「もう寝る時間だよ」と何度言っても、お布団の上で飛び跳ねたり、絵本をまた持ってきたり……。お子さんが夜なかなか寝てくれないと、ママのHPはゼロに近づいていきますよね。
本当は、子どもが寝た後に撮りためたドラマを見たり、ゆっくりスキンケアをしたりしたい。そんなささやかな願いすら、夜更かしの前では叶わないことも多いはず。でも、「早く寝なさい!」と怒らなくても、身体の仕組みを少し使うだけで、お子さんが自分からコトンと眠る魔法のような習慣があるんです。
夜なかなか寝てくれず、自分の時間が取れない
寝かしつけに1時間も2時間もかかると、寝室を出るころにはもうグッタリ。楽しみにしていた自分時間は消え、残っている家事を片づけるだけで精一杯……なんて日が続いていませんか?
「体力が余っているのかな」「お昼寝が長すぎたのかな」と悩み、なんとか夜に寝かせようと頑張りますよね。でも実は、スムーズな寝かしつけの準備は、夜ではなく「朝」から始まっているのです。夜に頑張るのをやめて、朝の習慣を少し変えるだけで、その悩みは解決に向かうかもしれません。
「朝の光」と「朝食」が体内時計をリセットする
人間には「体内時計」がありますが、実は地球の24時間サイクルとは少しズレがあると言われています。このズレを毎日リセットしてくれる最強のスイッチが、「朝の太陽の光」です。
子どもの睡眠リズムを整えるために、まずは以下の2つを意識してみましょう。
- カーテンを開ける: 朝起きたら、まずカーテンを開けて部屋を明るくします。1000ルクス以上の光(窓際なら十分です)を浴びると、脳内で「メラトニン(眠気のホルモン)」の分泌が止まり、体内時計がリセットされます。
- 朝食をしっかり噛む: お腹に食べ物が入ることで、内臓の時計も「朝だ!」と認識し、身体が活動モードに切り替わります。
朝に光を浴びてから約14〜16時間後に、再びメラトニンが分泌されて眠くなるように身体はできています。つまり、朝7時に光を浴びれば、夜21時ごろには自然と眠くなるスイッチが入るのです。
日中は「活動的」に、夜は「デジタルオフ」
朝のスイッチが入ったら、日中の過ごし方も少しだけ意識してみましょう。
- 午前中に外へ: 公園遊びや散歩で日光を浴び、身体を動かすことで「睡眠圧(眠りたい欲求)」が高まります。

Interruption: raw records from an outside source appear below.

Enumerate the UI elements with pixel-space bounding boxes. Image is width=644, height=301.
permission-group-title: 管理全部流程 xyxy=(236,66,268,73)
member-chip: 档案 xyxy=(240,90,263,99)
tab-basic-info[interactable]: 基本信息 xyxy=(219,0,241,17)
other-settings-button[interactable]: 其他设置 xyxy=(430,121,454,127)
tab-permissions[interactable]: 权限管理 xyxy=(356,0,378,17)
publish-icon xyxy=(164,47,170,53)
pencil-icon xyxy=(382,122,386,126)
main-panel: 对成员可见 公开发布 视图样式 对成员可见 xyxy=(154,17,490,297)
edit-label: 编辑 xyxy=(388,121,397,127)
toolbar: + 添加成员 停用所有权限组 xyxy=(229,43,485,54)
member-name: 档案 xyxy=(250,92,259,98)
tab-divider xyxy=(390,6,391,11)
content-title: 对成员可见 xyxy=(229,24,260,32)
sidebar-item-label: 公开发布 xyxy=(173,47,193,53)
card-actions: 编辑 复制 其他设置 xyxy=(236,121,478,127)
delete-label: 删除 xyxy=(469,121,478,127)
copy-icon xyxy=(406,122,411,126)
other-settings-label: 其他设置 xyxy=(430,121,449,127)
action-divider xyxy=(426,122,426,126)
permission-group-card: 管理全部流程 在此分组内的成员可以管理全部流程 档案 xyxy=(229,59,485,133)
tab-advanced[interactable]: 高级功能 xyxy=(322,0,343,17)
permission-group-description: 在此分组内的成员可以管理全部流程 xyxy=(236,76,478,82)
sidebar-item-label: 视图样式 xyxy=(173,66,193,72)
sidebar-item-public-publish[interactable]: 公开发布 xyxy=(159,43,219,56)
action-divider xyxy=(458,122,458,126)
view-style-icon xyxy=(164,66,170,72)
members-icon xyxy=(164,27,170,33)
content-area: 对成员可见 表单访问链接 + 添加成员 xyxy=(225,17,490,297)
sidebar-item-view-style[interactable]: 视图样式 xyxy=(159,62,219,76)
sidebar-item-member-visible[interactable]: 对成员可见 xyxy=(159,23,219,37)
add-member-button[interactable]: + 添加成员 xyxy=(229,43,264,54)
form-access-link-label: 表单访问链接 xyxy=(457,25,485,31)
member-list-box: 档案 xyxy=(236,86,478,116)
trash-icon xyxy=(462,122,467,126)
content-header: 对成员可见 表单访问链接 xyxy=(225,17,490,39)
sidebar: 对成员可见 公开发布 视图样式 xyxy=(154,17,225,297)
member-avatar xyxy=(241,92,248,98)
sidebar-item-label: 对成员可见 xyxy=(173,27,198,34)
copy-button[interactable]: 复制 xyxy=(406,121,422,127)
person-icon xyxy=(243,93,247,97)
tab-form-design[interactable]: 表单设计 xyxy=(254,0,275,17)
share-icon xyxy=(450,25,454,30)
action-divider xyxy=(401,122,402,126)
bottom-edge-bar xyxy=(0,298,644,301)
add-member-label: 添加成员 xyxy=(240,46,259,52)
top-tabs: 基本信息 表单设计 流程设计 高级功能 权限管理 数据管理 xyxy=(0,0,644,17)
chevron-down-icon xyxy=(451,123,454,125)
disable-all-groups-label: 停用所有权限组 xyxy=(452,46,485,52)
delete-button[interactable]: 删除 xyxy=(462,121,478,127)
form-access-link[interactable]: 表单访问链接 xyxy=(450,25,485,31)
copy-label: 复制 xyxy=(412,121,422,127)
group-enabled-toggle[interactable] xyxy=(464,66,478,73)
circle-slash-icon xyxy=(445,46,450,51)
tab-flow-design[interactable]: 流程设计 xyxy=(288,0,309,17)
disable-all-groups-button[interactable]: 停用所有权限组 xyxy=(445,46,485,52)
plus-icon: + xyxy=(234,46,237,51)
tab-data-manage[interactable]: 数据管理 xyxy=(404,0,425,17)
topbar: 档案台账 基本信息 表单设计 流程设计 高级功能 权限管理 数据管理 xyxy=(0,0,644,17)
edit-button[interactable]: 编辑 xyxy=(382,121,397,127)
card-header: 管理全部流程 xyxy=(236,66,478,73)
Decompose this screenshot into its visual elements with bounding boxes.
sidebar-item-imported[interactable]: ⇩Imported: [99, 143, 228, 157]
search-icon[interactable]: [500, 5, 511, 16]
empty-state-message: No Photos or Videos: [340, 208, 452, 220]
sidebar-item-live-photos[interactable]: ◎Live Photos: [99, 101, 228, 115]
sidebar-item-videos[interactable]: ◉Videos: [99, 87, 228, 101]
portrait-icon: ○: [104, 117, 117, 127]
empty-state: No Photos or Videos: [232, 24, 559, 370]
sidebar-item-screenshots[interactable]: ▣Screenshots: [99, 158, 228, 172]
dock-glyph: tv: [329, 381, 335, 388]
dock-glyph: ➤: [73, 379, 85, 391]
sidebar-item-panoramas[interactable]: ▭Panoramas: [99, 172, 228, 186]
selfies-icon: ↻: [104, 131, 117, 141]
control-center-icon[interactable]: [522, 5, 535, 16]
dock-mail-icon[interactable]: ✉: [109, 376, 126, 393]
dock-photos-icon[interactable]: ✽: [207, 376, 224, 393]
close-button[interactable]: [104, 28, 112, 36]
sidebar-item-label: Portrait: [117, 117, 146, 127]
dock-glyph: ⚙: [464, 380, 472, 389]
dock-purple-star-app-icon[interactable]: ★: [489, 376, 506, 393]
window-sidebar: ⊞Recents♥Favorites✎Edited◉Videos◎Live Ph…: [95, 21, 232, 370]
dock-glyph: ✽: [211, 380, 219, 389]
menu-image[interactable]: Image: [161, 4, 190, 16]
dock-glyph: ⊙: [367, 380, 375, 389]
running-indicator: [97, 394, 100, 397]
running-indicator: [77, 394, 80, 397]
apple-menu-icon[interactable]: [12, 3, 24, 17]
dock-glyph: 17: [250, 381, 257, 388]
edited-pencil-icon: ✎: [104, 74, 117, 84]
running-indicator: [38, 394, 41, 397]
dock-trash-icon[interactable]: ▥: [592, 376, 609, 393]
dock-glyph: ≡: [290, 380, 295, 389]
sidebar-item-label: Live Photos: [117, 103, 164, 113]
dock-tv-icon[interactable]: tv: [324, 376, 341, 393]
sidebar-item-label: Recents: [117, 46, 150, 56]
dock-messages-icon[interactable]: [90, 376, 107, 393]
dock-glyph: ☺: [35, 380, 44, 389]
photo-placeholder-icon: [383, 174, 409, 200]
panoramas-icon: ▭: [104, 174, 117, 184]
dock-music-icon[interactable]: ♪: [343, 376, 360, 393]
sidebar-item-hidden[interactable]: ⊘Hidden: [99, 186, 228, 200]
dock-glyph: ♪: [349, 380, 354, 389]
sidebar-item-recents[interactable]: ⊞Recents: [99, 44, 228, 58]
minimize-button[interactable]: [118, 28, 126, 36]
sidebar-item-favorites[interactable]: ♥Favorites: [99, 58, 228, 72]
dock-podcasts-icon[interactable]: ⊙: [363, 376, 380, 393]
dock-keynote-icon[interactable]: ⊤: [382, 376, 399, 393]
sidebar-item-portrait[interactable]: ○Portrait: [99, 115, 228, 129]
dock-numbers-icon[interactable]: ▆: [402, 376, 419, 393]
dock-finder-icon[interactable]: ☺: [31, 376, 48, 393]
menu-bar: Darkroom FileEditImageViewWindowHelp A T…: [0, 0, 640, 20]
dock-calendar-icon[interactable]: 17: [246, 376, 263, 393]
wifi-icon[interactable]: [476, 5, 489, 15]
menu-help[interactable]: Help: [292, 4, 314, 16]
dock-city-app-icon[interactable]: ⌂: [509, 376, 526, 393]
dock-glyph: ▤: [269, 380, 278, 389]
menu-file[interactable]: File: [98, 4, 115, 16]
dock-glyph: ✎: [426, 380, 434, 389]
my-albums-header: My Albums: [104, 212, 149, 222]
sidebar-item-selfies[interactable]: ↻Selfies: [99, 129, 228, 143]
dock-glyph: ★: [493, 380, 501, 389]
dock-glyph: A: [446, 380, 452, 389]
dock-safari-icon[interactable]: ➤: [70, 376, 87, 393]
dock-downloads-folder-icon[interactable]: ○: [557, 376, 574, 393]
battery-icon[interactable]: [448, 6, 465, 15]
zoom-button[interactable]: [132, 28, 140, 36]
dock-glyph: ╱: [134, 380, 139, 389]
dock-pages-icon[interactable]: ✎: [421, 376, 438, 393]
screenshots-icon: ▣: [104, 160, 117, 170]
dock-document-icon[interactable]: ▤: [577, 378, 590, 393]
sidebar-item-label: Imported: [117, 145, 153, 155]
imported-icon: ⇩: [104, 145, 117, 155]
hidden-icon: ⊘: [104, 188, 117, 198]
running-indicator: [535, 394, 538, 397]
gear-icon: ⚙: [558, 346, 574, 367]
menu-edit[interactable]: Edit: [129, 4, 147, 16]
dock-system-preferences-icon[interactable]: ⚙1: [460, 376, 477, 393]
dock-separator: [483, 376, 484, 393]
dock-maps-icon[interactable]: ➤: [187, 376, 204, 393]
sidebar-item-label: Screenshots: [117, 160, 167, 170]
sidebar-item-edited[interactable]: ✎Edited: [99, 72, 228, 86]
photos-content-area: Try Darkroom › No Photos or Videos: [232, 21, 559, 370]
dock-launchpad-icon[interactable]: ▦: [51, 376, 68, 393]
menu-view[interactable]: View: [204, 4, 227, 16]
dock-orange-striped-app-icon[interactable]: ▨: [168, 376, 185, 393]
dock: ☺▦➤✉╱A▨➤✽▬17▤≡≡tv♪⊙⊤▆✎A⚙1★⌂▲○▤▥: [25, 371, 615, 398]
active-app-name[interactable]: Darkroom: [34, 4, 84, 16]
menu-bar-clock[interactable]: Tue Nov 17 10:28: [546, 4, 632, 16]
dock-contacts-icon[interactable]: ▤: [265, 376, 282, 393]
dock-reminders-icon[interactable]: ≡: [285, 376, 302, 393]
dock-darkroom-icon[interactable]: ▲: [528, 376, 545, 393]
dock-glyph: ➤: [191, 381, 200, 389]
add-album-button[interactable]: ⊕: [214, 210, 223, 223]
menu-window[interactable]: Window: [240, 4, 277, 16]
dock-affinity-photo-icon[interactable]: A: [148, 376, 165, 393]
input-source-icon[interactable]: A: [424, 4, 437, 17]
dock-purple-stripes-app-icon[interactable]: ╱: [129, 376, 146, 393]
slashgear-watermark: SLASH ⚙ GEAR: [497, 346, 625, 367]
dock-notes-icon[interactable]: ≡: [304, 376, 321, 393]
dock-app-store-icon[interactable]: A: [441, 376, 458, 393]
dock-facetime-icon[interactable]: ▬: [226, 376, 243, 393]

- 夜は光を避ける: 寝る直前までテレビやスマホを見ていると、ブルーライトの強い光が脳を昼間だと勘違いさせ、せっかくの眠気ホルモン(メラトニン)を消してしまいます。
夕食後は部屋の照明を少し暗くして、テレビを消してみる。「寝るモード」の環境を作ってあげるだけで、お子さんの興奮具合が変わってくるはずです。
生活リズムが整えば、子どもの機嫌も良くなる
「早起きさせなきゃ」「外に連れて行かなきゃ」と気負う必要はありません。まずは明日の朝、起きたらすぐに「おはよう!」とカーテンを開けることから始めてみてください。
生活リズムが整うと、夜の寝つきが良くなるだけでなく、日中の子どものご機嫌も安定しやすくなります。
子どもが早めに寝てくれれば、大好きなドラマの時間も戻ってきますよ。ママの笑顔と余裕を取り戻すために、明日の朝はお日様の力を借りてみてくださいね。